Changing the ratio of game to red-hat-on-field the wrong way isn't going to help your attendance, but you don't actually care about that anyway. Just be honest about it. At this point it might be worth looking at some soccer models, which have to deal with an un-interruptible flow of gameplay. I'd rather have a logo next to the score chryon instead of ever-expanding ad time.

Early signing is dumb. Andy Staples addresses it:

I don’t mind an early signing period in theory because the vast majority of recruits know where they want to go, are happy with their decisions and shouldn’t have to wait. But cutting a month off of the process isn’t going to change much. It might be nice if the players who make up their minds really early had a chance to sign before their senior seasons begin, but that isn’t going to happen, either. Athletic directors would hate that since it would make it more difficult to fire a coach if he underperformed. The coach would have the leverage of half a signing class in the barn, and the AD might have to wrestle with double-digit players asking to be released from their National Letters of Intent. This happens all the time in basketball, but it’s different when the coach has 15 players signed instead of three.

Staples advocates a change to the LOI that says "the LOI is a bad thing to sign," so that's not… likely. To reiterate my excellent plan:

The MGo Recruitin' Plan

  1. You can sign a pre-NLI any time.

  2. The pre-NLI guarantees you a scholarship at the school you sign with, allows them to contact you whenever and prohibits other coaches from doing so. You can only take an official visit to the school you sign with.

  3. You can withdraw the pre-NLI at any time.

  4. On Signing Day everyone makes it official.

  5. (Optional but highly desirable) NCAA does away with 85-player cap and allows everyone to sign up to 22-25 players a year, no exceptions. Transfers and JUCOs count.

Changing the cap from a roster limit to a yearly limit instantly does away with any oversigning mutterings since your motivation is to keep players instead of cut them.

(Via Get The Picture.)

Karan Higdon will help you with your homework. Unless you're a fellow athlete, I think that's a violation. Randos welcome though:

"Football comes second to academics and my future after it."

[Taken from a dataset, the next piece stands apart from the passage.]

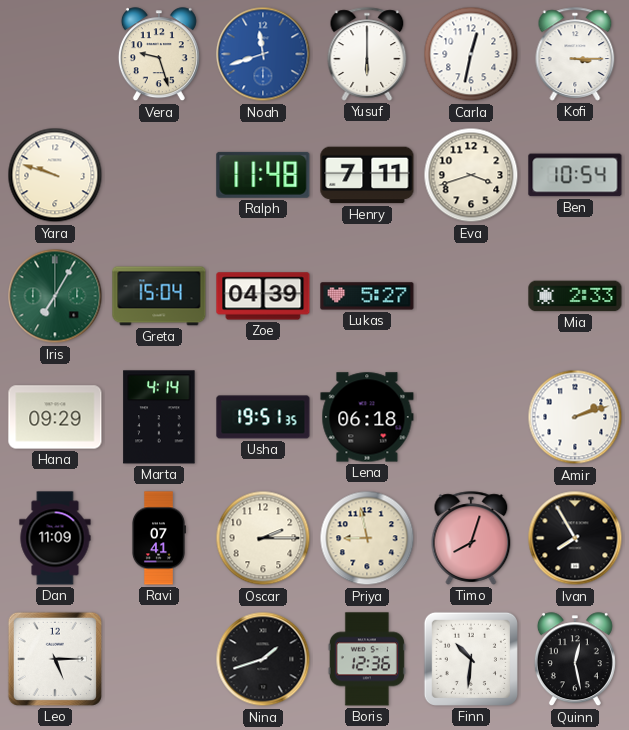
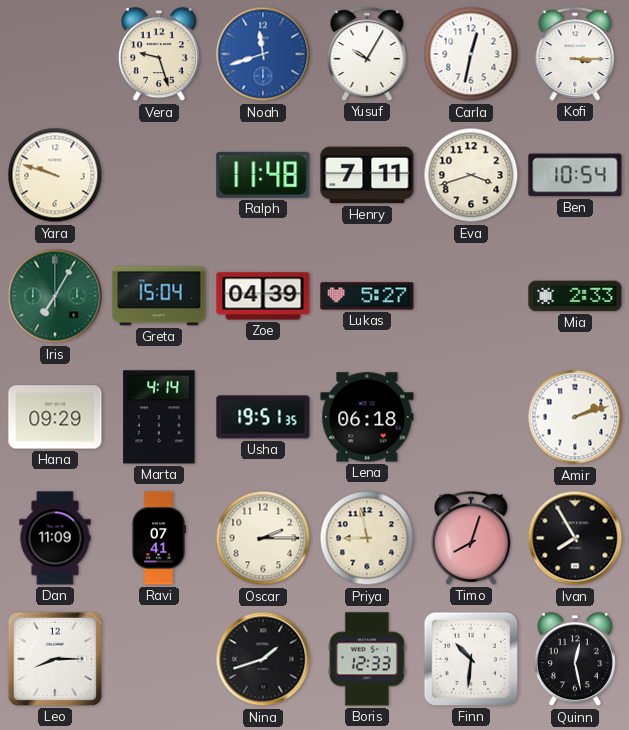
Yusuf: 6:00 -> 10:05
Leo: 5:15 -> 8:15
Boris: 12:36 -> 12:33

Higdon's a 4.0 student at Riverview. He wants to be an occupational therapist. He's involved in several academic leadership groups at his school, and has been invited to various academic summits, from Washington D.C. to Paris.

If Higdon couldn't run, catch, block or score a touchdown, he'd probably still be headed to college next year with a scholarship in tow.

Academics aren't just part of the deal for Higdon. They're the deal.

I guess he doesn't want an MFA, or he'd be at Iowa. If Fred Jackson was still here he could be a grad transfer and get drafted, maybe.

Etc.: Orson is so fascinated with Tom Crean that he wrote about him. Michigan was the 12th most-watched team in college football last year, which really says something since… uh… you know. NTDP camp thoughts featuring comments on a few Michigan recruits. SBNation has a "Jim Harbaugh is weird" page. Tom Leyden on Bo's passing.

LeVert still projected 15th by DX. Noted Michigan columnist Ramzy Nasrallah on Harbaugh as nemesis.